→ Work required
Every line below from the one with "Addiction Myths" through the one with "Medical College Tutors" should be retyped exactly, both ends included; no other lines and no pictures.

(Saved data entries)
_ _ _ _ _ _ _
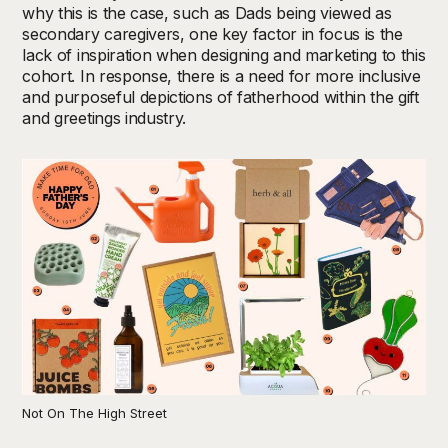
why this is the case, such as Dads being viewed as
secondary caregivers, one key factor in focus is the
lack of inspiration when designing and marketing to this
cohort. In response, there is a need for more inclusive
and purposeful depictions of fatherhood within the gift
and greetings industry.
Not On The High Street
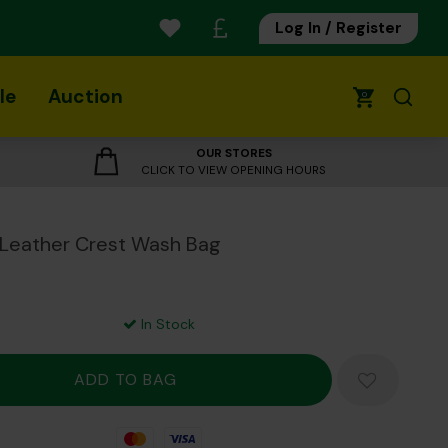
Log In / Register
le
Auction
0
OUR STORES
CLICK TO VIEW OPENING HOURS
 Leather Crest Wash Bag
In Stock
Mastercard
Visa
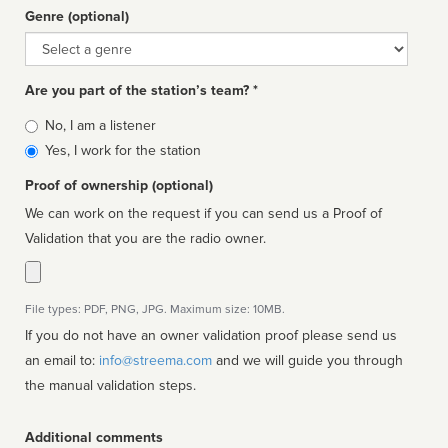
Genre (optional)
Genre
Are you part of the station’s team? *
Is
No, I am a listener
affiliated
Yes, I work for the station
Proof of ownership (optional)
We can work on the request if you can send us a Proof of
Validation that you are the radio owner.
File types: PDF, PNG, JPG. Maximum size: 10MB.
If you do not have an owner validation proof please send us
an email to:
info@streema.com
and we will guide you through
the manual validation steps.
Additional comments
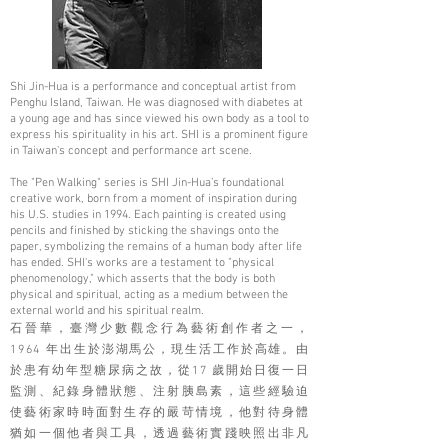
Shi Jin-Hua is a performance and conceptual artist from
Penghu Island, Taiwan. He was diagnosed with diabetes at
a young age and has since viewed his own body as a tool to
express his spirituality in his art. SHI is a prominent figure
in Taiwan's concept and performance art scene.
The "Pen Walking" series is SHI Jin-Hua’s foundational
creative work, born from a moment of inspiration during
his U.S. studies in 1994. Each painting is created using
pencils and finished by sticking the shavings onto the
paper, symbolizing the remains of a human body after life
has ended. SHI's works are a testament to "physical
phenomenology," which asserts that the body is both
physical and spiritual, acting as a medium between the
external world and his spiritual realm.
石晉華，臺灣少數觀念行為藝術創作者之一，
1964 年出生於澎湖馬公，現生活工作於高雄。由
於患有幼年型糖尿病之故，從17 歲開始日復一日
監測、紀錄身體狀態、注射胰島素，這些經驗迫
使藝術家時時面對生存的嚴苛情境，他對待身體
猶如一個他者與工具，透過藝術實踐映照出非凡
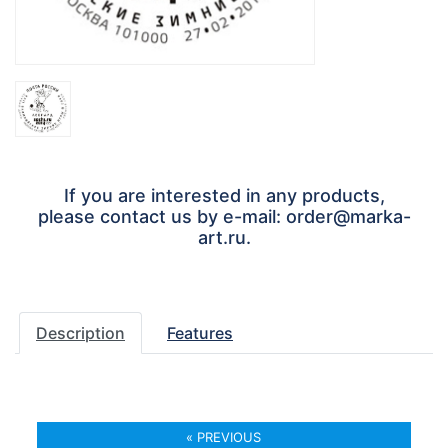
If you are interested in any products,
please contact us by e-mail: order@marka-
art.ru.
Description
Features
« PREVIOUS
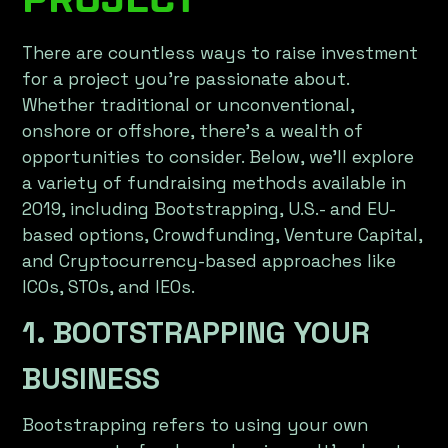
There are countless ways to raise investment
for a project you're passionate about.
Whether traditional or unconventional,
onshore or offshore, there’s a wealth of
opportunities to consider. Below, we’ll explore
a variety of fundraising methods available in
2019, including Bootstrapping, U.S.- and EU-
based options, Crowdfunding, Venture Capital,
and Cryptocurrency-based approaches like
ICOs, STOs, and IEOs.
1. BOOTSTRAPPING YOUR
BUSINESS
Bootstrapping refers to using your own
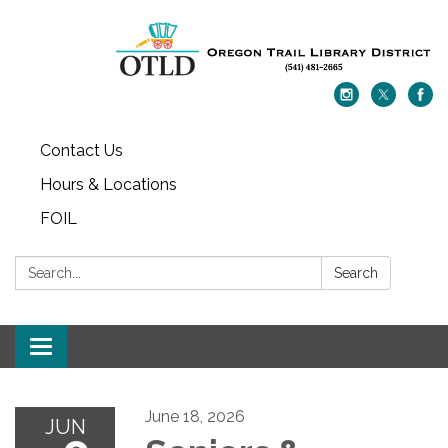
Contact Us
Hours & Locations
FOIL
Search:
Search
Toggle navigation
June 18, 2026
JUN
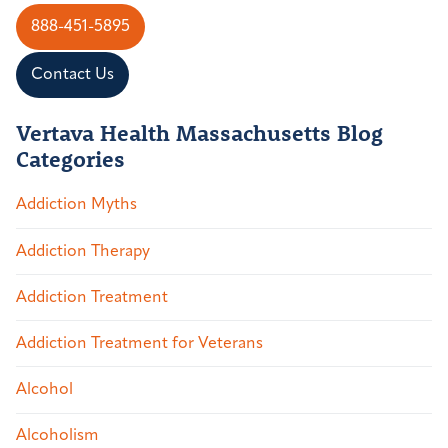
888-451-5895
Contact Us
Vertava Health Massachusetts Blog
Categories
Addiction Myths
Addiction Therapy
Addiction Treatment
Addiction Treatment for Veterans
Alcohol
Alcoholism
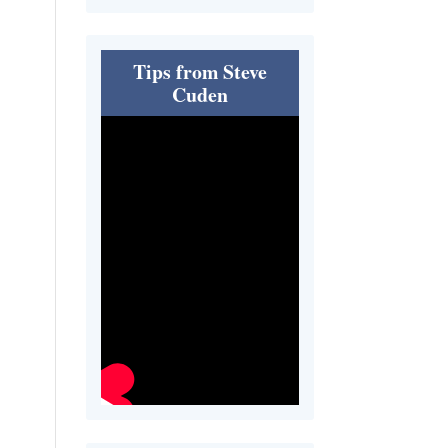
Tips from Steve
Cuden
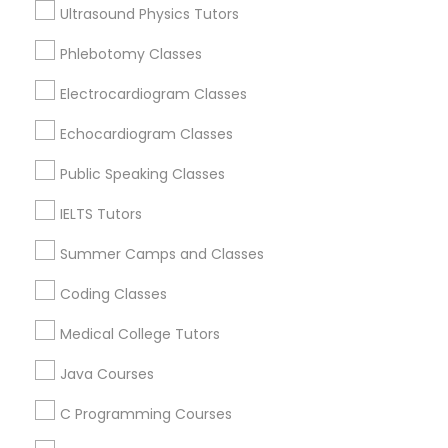
Somerville, MA
Ultrasound Physics Tutors
Supply Chain Management Classes
Brookline, MA
Phlebotomy Classes
Everett, MA
Allston, MA
Electrocardiogram Classes
Tableau Tutor
Boston, MA
Echocardiogram Classes
Cambridge, MA
Ui/Ux Design Classes
Jamaica Plain, MA
Public Speaking Classes
Brighton, MA
IELTS Tutors
Unix Tutor
View More
Summer Camps and Classes
Coding Classes
Video Production Tutor
Medical College Tutors
Educational Lessons in Nearby Areas
Visual Basic Tutor
Java Courses
Educational Lessons in 501 W Williams St #2084, Apex,
NC, USA
C Programming Courses
Educational Lessons in 41692 Wellstone Terrace, Aldie,
Vocabulary Tutor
_ _ _ _ _ _ _
→ Result below
Addiction Myths
Addiction Therapy
Addiction Treatment
Addiction Treatment for Veterans
Alcohol
Alcoholism
Tips from Steve
Cuden
Somerville, MA
Ultrasound Physics Tutors
Supply Chain Management Classes
Brookline, MA
Phlebotomy Classes
Everett, MA
Allston, MA
Electrocardiogram Classes
Tableau Tutor
Boston, MA
Echocardiogram Classes
Cambridge, MA
Ui/Ux Design Classes
Jamaica Plain, MA
Public Speaking Classes
Brighton, MA
IELTS Tutors
Unix Tutor
View More
Summer Camps and Classes
Coding Classes
Video Production Tutor
Medical College Tutors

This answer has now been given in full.